- Pitcher
- Born: July 16, 1970 (age 54) Columbia, Tennessee, U.S.
- Batted: RightThrew: Right

MLB debut
- May 21, 1994, for the San Francisco Giants

Last MLB appearance
- July 27, 1997, for the San Francisco Giants

MLB statistics
- Win–loss record: 27–26
- Earned run average: 4.54
- Strikeouts: 300

Teams
- San Francisco Giants (1994–1997);

= William Van Landingham =

American baseball player

William Joseph Van Landingham (born July 16, 1970) is an American former pitcher in Major League Baseball who played his entire Major League career with the San Francisco Giants.

==Career==
Van Landingham's rookie season of 1994 was his best, when he posted an 8–2 record with a 3.54 ERA and finished seventh in the balloting for the Rookie of the Year Award. His 1995 season was similar, but as a full-time starting pitcher in 1996, he posted a 9–14 record with a 5.40 ERA.

Van Landingham played his final Major League Baseball game on July 27, 1997. After being affiliated with the Angels, Expos, and Brewers in the minor leagues, he moved to Athens, Georgia, to live with his family.

==Name length==
Van Landingham was widely considered to have set the record for longest surname in the history of Major League Baseball, at 13 or 14 characters (depending on whether one counts the space), though his record has since been tied or broken (again, depending on the reckoning of the space) by Jarrod Saltalamacchia.
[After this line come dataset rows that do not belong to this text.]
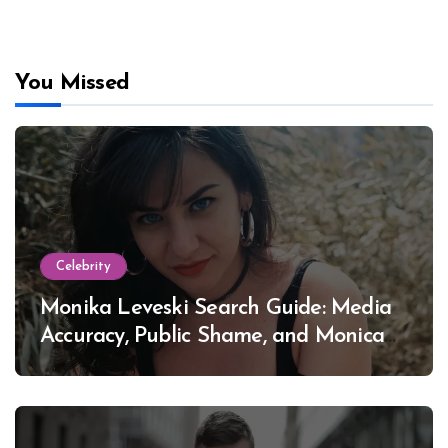
You Missed
Celebrity
Monika Leveski Search Guide: Media
Accuracy, Public Shame, and Monica
Lewinsky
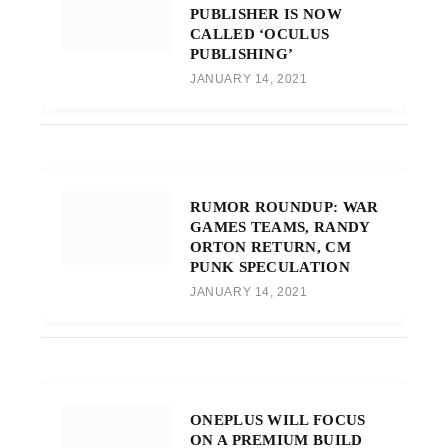
PUBLISHER IS NOW
CALLED ‘OCULUS
PUBLISHING’
JANUARY 14, 2021
RUMOR ROUNDUP: WAR
GAMES TEAMS, RANDY
ORTON RETURN, CM
PUNK SPECULATION
JANUARY 14, 2021
ONEPLUS WILL FOCUS
ON A PREMIUM BUILD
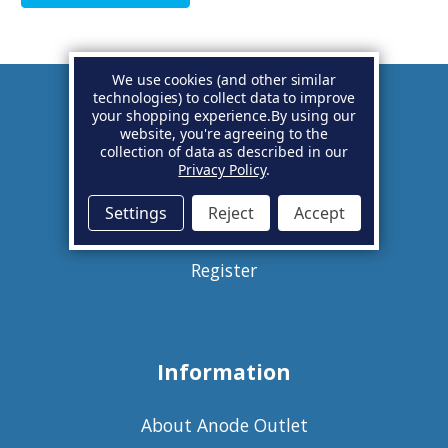
We use cookies (and other similar
technologies) to collect data to improve
your shopping experience.
By using our
Account
website, you're agreeing to the
collection of data as described in our
Privacy Policy
.
Basket
Settings
Reject
Accept
Sign in
Register
Information
About Anode Outlet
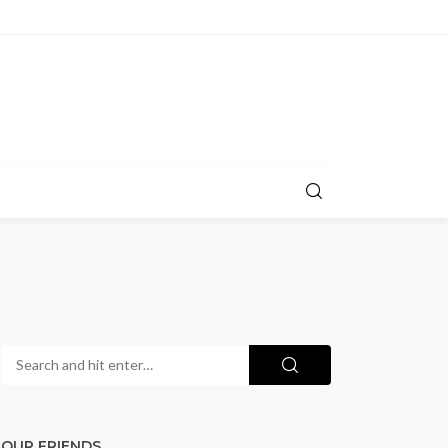
OUR FRIENDS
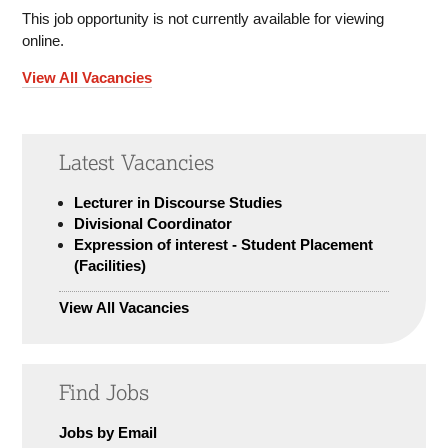
This job opportunity is not currently available for viewing
online.
View All Vacancies
Latest Vacancies
Lecturer in Discourse Studies
Divisional Coordinator
Expression of interest - Student Placement
(Facilities)
View All Vacancies
Find Jobs
Jobs by Email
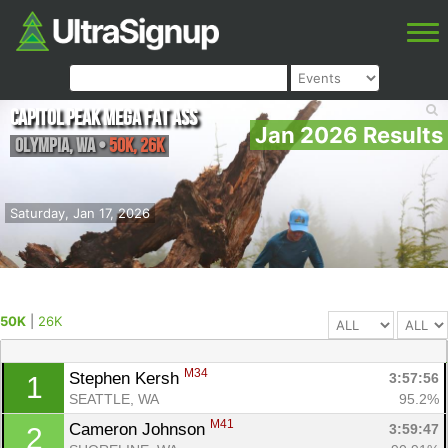
Capitol Peak Mega Fat Ass
Jan 2026 Results
Olympia
,
WA
•
50K, 26K
Saturday, Jan 17, 2026
50K
|
26K
M34
Stephen Kersh 
3:57:56
1
SEATTLE, WA
95.2%
M41
Cameron Johnson 
3:59:47
2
When Van Landingham pitched to Todd Hollandsworth in 1995, the two set a record for longest combined pitcher-batter name length (since at least 1957) at 26 letters. On May 29, 1996, Van Landingham started against Jason Isringhausen, then a starter for the New York Mets, tying a record for the longest combined names of two starting pitchers.

Van Landingham also set the record for the longest complete name in Major League Baseball at 20 letters. The record has since been tied by Jarrod Saltalamacchia.